Thursday, 8 March 2007

Pierre de Wiessant - Auguste Rodin

The character Pierre, from Rodin's evocative Burghers of Calais ensemble sculpture, which I was considering using for the latest Free Radical cover until we discovered the perfectly suited image you now see.

But Pierre de Wiessant is a great figure in his own right, one of Rodin's finest in my view, and part of a piece of intense nobility, and powerful human drama -- and doesn't that hand just say so much?
The Burghers of Calais (Les Bourgeois de Calais) is one of the most famous sculptures by Auguste Rodin, completed in 1888. It serves as a monument to an occurrence in 1347 during the Hundred Years' War, when Calais, an important French port on the English Channel, was under siege by the English for over a year.

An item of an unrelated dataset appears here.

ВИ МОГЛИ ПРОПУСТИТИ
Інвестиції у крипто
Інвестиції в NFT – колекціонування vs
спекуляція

The story goes that England's Edward III, after a victory in the Battle of Crécy, laid siege to Calais and Philip VI of France ordered the city to hold out at all costs. Philip failed to lift the siege and starvation eventually forced the city to parlay for surrender. Edward offered to spare the people of the city if any six of its top leaders would surrender themselves to him, presumably to be executed. Edward demanded that they walk out almost naked and wearing nooses around their necks and be carrying the keys to the city and castle...
NB: MOMA has a great booklet discussing the Burghers. Definitely worth a read.

RELATED POSTS ON: Art, Sculpture


  1. Beautiful!
    Many years ago, as a teenager I visited the Melbourne art centre (or museum, I forget which) and came unexpectedly on Rodin's 'Balzac.'
    It was like being hit with a cattle prod-- nobody had told me anything like this existed!
    For the next couple of hours I just looked. Went away and came back and looked again.
    Hard to beat as a first encounter with great art and nothing since has equalled it.

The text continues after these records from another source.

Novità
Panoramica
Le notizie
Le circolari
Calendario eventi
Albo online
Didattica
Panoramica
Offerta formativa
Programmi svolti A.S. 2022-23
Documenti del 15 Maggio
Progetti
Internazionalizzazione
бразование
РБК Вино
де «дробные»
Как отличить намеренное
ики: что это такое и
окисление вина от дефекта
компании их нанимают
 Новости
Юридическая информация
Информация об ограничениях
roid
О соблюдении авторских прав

  2. I know it. Up until a couple of years ago, I hadn't been a fan of the 'Balzac,' having only seen it in pictures, or in crowded rooms.

    And then a couple of years ago I was in Melbourne for a week, and I discovered it in that sculpture courtyard. Wow! What power! It seemed to 'hold' the whole city! And in 'real life,' like all of Rodin's work, I swear that it actually seems to move.

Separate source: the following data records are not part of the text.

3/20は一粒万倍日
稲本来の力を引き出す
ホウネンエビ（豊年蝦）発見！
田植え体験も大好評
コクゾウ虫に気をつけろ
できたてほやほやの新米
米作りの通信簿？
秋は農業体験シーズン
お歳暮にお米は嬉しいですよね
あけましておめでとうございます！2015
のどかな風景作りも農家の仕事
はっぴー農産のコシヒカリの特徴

    I came back and visited it every day. :-)

    PS: I felt the sme when I stumbled upon the Burghers at Westninster, just down from the Houses of Parliament. Like you say, it was like being hit with a cattle prod.

    Except better. :-)

    PPS: You've descibed one reason I perist wit these art posts. Mostly because, I confess, I really enjoy them, but partyly too so that others can have that same experience you describe from all the great art out there that is buried tehse days beneath the McCahons and the Hoteres and the likes of the Turner Prize winners.

    I want people to say just as you've said, "It was like being hit with a cattle prod-- nobody had told me anything like this existed!